Consulting for Test Publishers

Technical Services

Testing has a strong technical side, and not everyone administering and developing tests has access to the necessary technical expertise. Of course, technical advice is an integral part of most services we offer—test development and validation, for example, both have a strong technical component. But there are certain technical tasks that we can carry out on a per task basis: item analysis, test-data analysis, item pool design, scaling, and standard setting are obvious examples.

We can carry out these tasks, or indeed other technical tasks, for you, either on a task-by-task basis, or as part of a regular program of technical support. Please contact us to discuss details.

Item Analysis

Item analysis is used to determine how well each individual item on the test is functioning. It is an integral part of item development, and test evaluation. There are two main types of item analysis; classical and IRT. Determining which is appropriate depends mainly on the purpose of the analysis and the number of test-takers available.

If the data is readily available, the analysis itself is usually relatively inexpensive.

Test Analysis

There are a number of reasons for carrying out statistical analyses of test results. Estimating reliability is perhaps the most common, but test analysis is usually a central part of the validation process, and is often used to provide normative information on how various groups perform on the test. An analysis of the test results should be part of any routine quality control or ongoing process of monitoring test performance.

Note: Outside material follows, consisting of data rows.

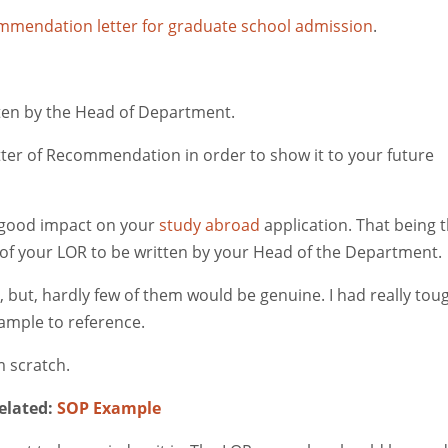
mendation letter for graduate school admission
.
itten by the Head of Department.
etter of Recommendation in order to show it to your future
 good impact on your
study abroad
application. That being 
ne of your LOR to be written by your Head of the Department.
 but, hardly few of them would be genuine. I had really tou
ample to reference.
 scratch.
elated:
SOP Example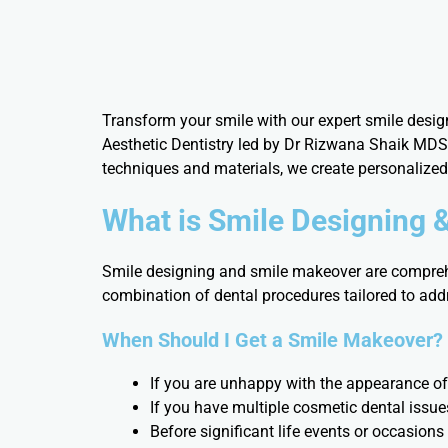
Transform your smile with our expert smile desig
Aesthetic Dentistry led by Dr Rizwana Shaik MDS,
techniques and materials, we create personalize
What is Smile Designing 
Smile designing and smile makeover are comprehe
combination of dental procedures tailored to addr
When Should I Get a Smile Makeover?
If you are unhappy with the appearance of
If you have multiple cosmetic dental issue
Before significant life events or occasions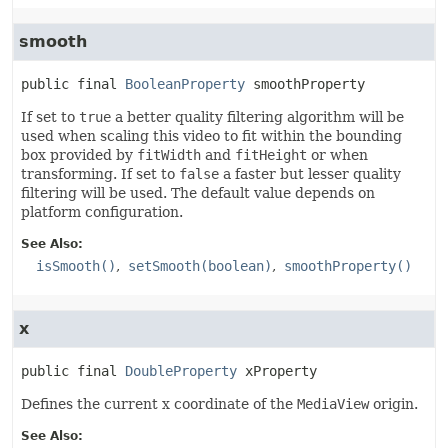
smooth
public final
BooleanProperty
smoothProperty
If set to
true
a better quality filtering algorithm will be
used when scaling this video to fit within the bounding
box provided by
fitWidth
and
fitHeight
or when
transforming. If set to
false
a faster but lesser quality
filtering will be used. The default value depends on
platform configuration.
See Also:
isSmooth()
setSmooth(boolean)
smoothProperty()
x
public final
DoubleProperty
xProperty
Defines the current x coordinate of the
MediaView
origin.
See Also: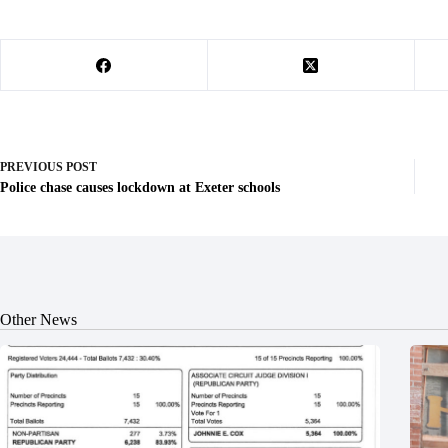
PREVIOUS
POST
Police chase causes lockdown at Exeter schools
Other News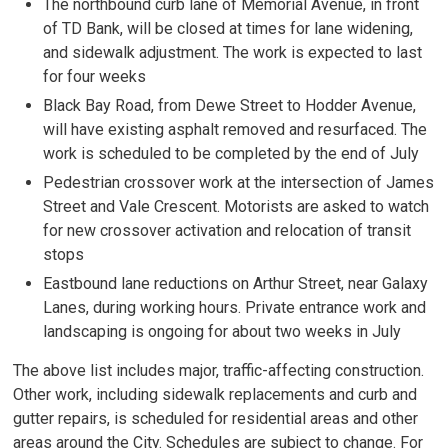
The northbound curb lane of Memorial Avenue, in front
of TD Bank, will be closed at times for lane widening,
and sidewalk adjustment. The work is expected to last
for four weeks
Black Bay Road, from Dewe Street to Hodder Avenue,
will have existing asphalt removed and resurfaced. The
work is scheduled to be completed by the end of July
Pedestrian crossover work at the intersection of James
Street and Vale Crescent. Motorists are asked to watch
for new crossover activation and relocation of transit
stops
Eastbound lane reductions on Arthur Street, near Galaxy
Lanes, during working hours. Private entrance work and
landscaping is ongoing for about two weeks in July
The above list includes major, traffic-affecting construction.
Other work, including sidewalk replacements and curb and
gutter repairs, is scheduled for residential areas and other
areas around the City. Schedules are subject to change. For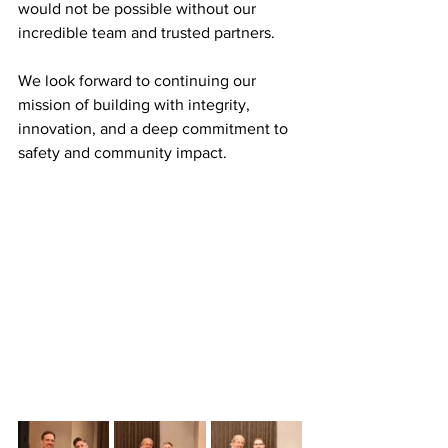
would not be possible without our 
incredible team and trusted partners. 
We look forward to continuing our 
mission of building with integrity, 
innovation, and a deep commitment to 
safety and community impact. 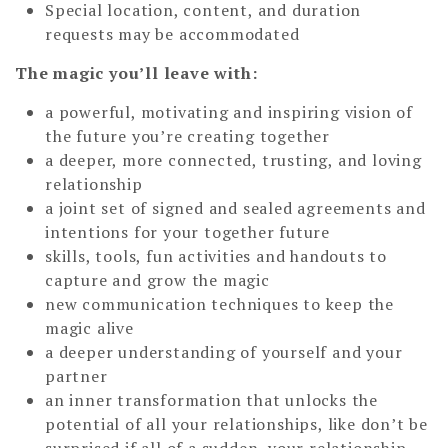
Special location, content, and duration
requests may be accommodated
The magic you’ll leave with:
a powerful, motivating and inspiring vision of
the future you’re creating together
a deeper, more connected, trusting, and loving
relationship
a joint set of signed and sealed agreements and
intentions for your together future
skills, tools, fun activities and handouts to
capture and grow the magic
new communication techniques to keep the
magic alive
a deeper understanding of yourself and your
partner
an inner transformation that unlocks the
potential of all your relationships, like don’t be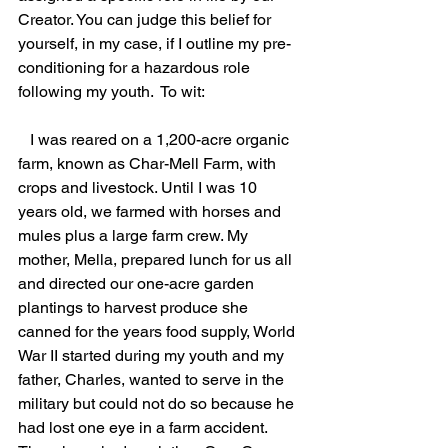
Creator. You can judge this belief for 
yourself, in my case, if I outline my pre-
conditioning for a hazardous role 
following my youth.  To wit:
   I was reared on a 1,200-acre organic 
farm, known as Char-Mell Farm, with 
crops and livestock. Until I was 10 
years old, we farmed with horses and 
mules plus a large farm crew. My 
mother, Mella, prepared lunch for us all 
and directed our one-acre garden 
plantings to harvest produce she 
canned for the years food supply, World 
War II started during my youth and my 
father, Charles, wanted to serve in the 
military but could not do so because he 
had lost one eye in a farm accident.  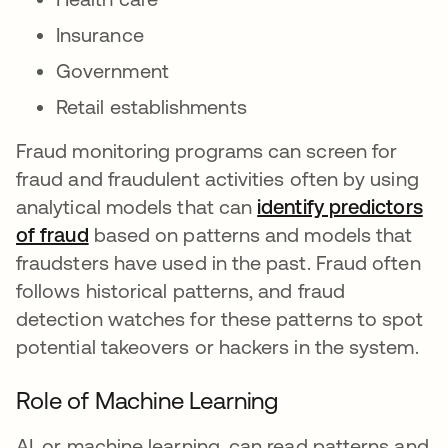
Insurance
Government
Retail establishments
Fraud monitoring programs can screen for
fraud and fraudulent activities often by using
analytical models that can
identify predictors
of fraud
opens in a new tab
based on patterns and models that
fraudsters have used in the past. Fraud often
follows historical patterns, and fraud
detection watches for these patterns to spot
potential takeovers or hackers in the system.
Role of Machine Learning
AI, or machine learning, can read patterns and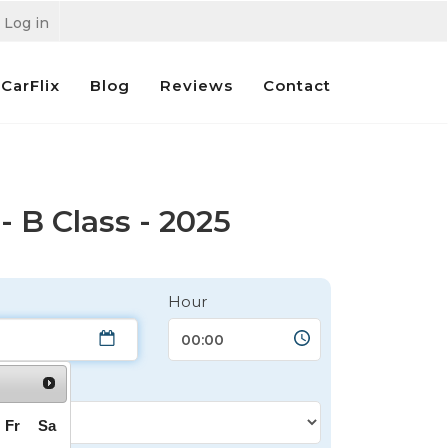
Log in
CarFlix
Blog
Reviews
Contact
 B Class - 2025
Hour
Fr
Sa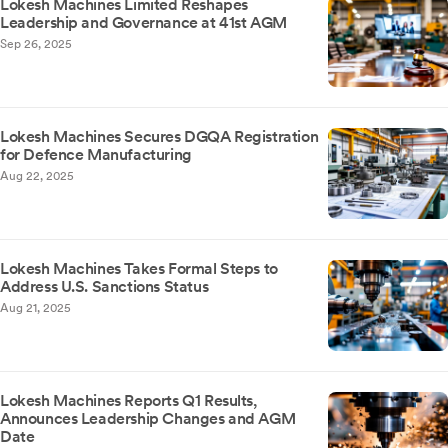
Lokesh Machines Limited Reshapes
Leadership and Governance at 41st AGM
Sep 26, 2025
Lokesh Machines Secures DGQA Registration
for Defence Manufacturing
Aug 22, 2025
Lokesh Machines Takes Formal Steps to
Address U.S. Sanctions Status
Aug 21, 2025
Lokesh Machines Reports Q1 Results,
Announces Leadership Changes and AGM
Date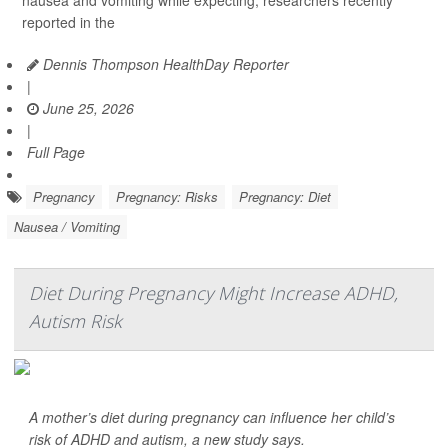
reported in the
Dennis Thompson HealthDay Reporter
|
June 25, 2026
|
Full Page
Pregnancy
Pregnancy: Risks
Pregnancy: Diet
Nausea / Vomiting
Diet During Pregnancy Might Increase ADHD,
Autism Risk
A mother’s diet during pregnancy can influence her child’s
risk of ADHD and autism, a new study says.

There are a number of ways tests can be analyzed. One common way is to look at the relationship between the various sub-sections, to determine whether these are as predicted by the theoretical basis of the test. Similarly, it is common to examine the relationship between the test and other assessments, or other variables, again to ascertain whether the pattern of relationships is as it ought to be.

Item Pool Design

Most modern, large-scale testing systems do not build fixed test forms but rather create a pool of calibrated items that can be used to generate a number of different forms, according to the needs of the assessment system. An item pool is essentially a data-base of test items, but it needs to be designed in such a way that the items in the pool can be easily pulled out to create test forms according to the test specifications. This usually requires data on item performance and a variety of technical analyses.

Scaling

Tests need to report results in a manner that non-experts can easily understand. Usually a reporting scale is created for that purpose. Developing scales can be very technical, and designing and creating the right scale requires not only a knowledge of the test and how the scores will be used, but also considerable technical expertise.

Standard Setting

Test results are often used to provide information about whether the test taker has attained a level of performance necessary for some purpose. Common examples are achievement of a certain level of knowledge, graduation from a study program, sufficient English proficiency to function in mainstream classes, etc. This requires that a passing standard; i.e., a cut score, be determined.

Standard setting uses experts to determine the level of attainment that should be considered sufficient. The process is far more difficult than it would seem, and setting standards has proved to be fraught with complex problems. We strongly recommend that standard setting studies be carried out by experts who have experience with such studies.